- Exercise details -
Without copying any pictures, restate exactly the lines from the start of the records through the line containing "électronique".

Start of Available data

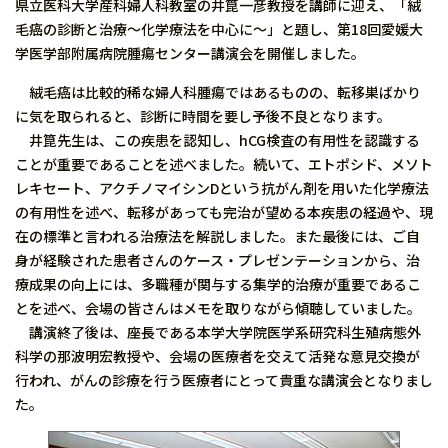
県立医科大学産科婦人科教室の井箟一彦教授を講師に迎え、「絨
毛癌の診断と治療〜化学療法を中心に〜」と題し、第18回愛媛大
学医学部附属病院腫瘍センター講演会を開催しました。
絨毛癌は比較的稀な婦人科腫瘍ではあるものの、転移巣ばかり
に気を取られると、診断に時間を要し予後不良となります。
井箟先生は、この疾患を認知し、hCG検査の有用性を認識する
ことが重要であることを述べました。続いて、エトポシド、メソト
レキセート、アクチノマイシンDという抗がん剤を用いた化学療法
の有用性を述べ、転移があっても完治が望める本疾患の経過や、現
在の標準と言われる治療法を解説しました。また最後には、ご自
身が経験された患者さんのケース・プレゼンテーションから、治
療成果の向上には、多職種が関与する集学的治療が重要であるこ
とを述べ、会場の皆さんはメモを取りながら傾聴していました。
講演終了後は、座長である本学大学院医学系研究科生殖病態外
科学の那波明宏教授や、会場の医療者を交えて活発な意見交換が
行われ、がんの診療を行う医療者にとって貴重な講演会となりまし
た。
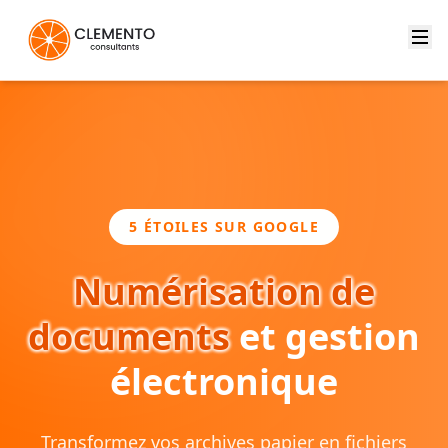
5 ÉTOILES SUR GOOGLE
Numérisation de
documents
et gestion
électronique
Transformez vos archives papier en fichiers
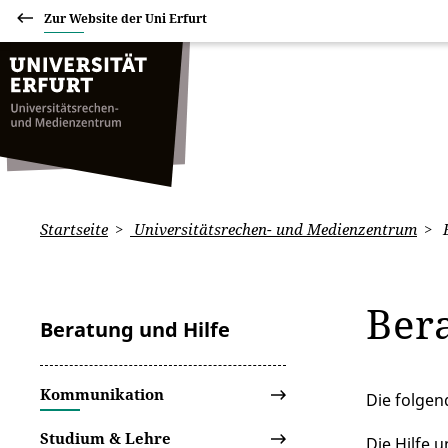
Zur Website der Uni Erfurt
Startseite
Universitätsrechen- und Medienzentrum
B
Ber
Beratung und Hilfe
Kommunikation
Die folgen
Studium & Lehre
Die Hilfe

End of Available data

- Exercise output -
県立医科大学産科婦人科教室の井箟一彦教授を講師に迎え、「絨
毛癌の診断と治療〜化学療法を中心に〜」と題し、第18回愛媛大
学医学部附属病院腫瘍センター講演会を開催しました。
絨毛癌は比較的稀な婦人科腫瘍ではあるものの、転移巣ばかり
に気を取られると、診断に時間を要し予後不良となります。
井箟先生は、この疾患を認知し、hCG検査の有用性を認識する
ことが重要であることを述べました。続いて、エトポシド、メソト
レキセート、アクチノマイシンDという抗がん剤を用いた化学療法
の有用性を述べ、転移があっても完治が望める本疾患の経過や、現
在の標準と言われる治療法を解説しました。また最後には、ご自
身が経験された患者さんのケース・プレゼンテーションから、治
療成果の向上には、多職種が関与する集学的治療が重要であるこ
とを述べ、会場の皆さんはメモを取りながら傾聴していました。
講演終了後は、座長である本学大学院医学系研究科生殖病態外
科学の那波明宏教授や、会場の医療者を交えて活発な意見交換が
行われ、がんの診療を行う医療者にとって貴重な講演会となりまし
た。
5 ÉTOILES SUR GOOGLE
Numérisation de
documents
et gestion
électronique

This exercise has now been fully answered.